**Data excerpts:**
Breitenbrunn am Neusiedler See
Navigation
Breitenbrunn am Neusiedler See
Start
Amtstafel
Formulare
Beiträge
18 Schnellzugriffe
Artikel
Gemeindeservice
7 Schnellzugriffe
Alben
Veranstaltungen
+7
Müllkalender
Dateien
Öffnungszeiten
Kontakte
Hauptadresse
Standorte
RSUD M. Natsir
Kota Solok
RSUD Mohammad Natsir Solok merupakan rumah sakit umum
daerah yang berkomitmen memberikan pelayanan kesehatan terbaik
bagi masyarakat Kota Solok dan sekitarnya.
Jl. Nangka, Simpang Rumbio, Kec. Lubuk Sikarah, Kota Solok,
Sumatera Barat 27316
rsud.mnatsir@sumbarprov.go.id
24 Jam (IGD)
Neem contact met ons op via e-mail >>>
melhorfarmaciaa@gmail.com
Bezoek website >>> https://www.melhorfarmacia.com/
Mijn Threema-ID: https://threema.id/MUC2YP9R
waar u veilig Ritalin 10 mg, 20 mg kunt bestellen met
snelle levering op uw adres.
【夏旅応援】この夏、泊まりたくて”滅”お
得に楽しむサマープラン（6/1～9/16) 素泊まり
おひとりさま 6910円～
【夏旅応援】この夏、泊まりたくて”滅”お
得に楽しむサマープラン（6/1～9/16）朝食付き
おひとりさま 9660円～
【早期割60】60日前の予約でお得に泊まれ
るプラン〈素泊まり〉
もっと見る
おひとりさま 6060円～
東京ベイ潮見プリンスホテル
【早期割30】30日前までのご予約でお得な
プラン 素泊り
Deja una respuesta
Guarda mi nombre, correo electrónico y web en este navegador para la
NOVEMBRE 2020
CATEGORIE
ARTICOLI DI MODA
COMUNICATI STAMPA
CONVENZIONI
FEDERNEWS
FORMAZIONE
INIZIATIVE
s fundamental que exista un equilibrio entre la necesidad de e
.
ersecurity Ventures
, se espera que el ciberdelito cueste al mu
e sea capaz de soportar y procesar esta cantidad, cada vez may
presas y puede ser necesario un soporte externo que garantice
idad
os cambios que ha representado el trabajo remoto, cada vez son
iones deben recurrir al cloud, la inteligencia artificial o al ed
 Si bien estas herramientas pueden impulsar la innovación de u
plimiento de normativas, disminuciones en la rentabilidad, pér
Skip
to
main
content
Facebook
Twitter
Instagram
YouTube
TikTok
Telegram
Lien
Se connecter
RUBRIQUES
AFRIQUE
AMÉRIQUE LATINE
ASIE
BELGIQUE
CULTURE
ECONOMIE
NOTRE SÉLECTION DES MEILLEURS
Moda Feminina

**What the exercise asks:** Search the records for the word "https", then list every line that has it.

**Final answer:**
Bezoek website >>> https://www.melhorfarmacia.com/
Mijn Threema-ID: https://threema.id/MUC2YP9R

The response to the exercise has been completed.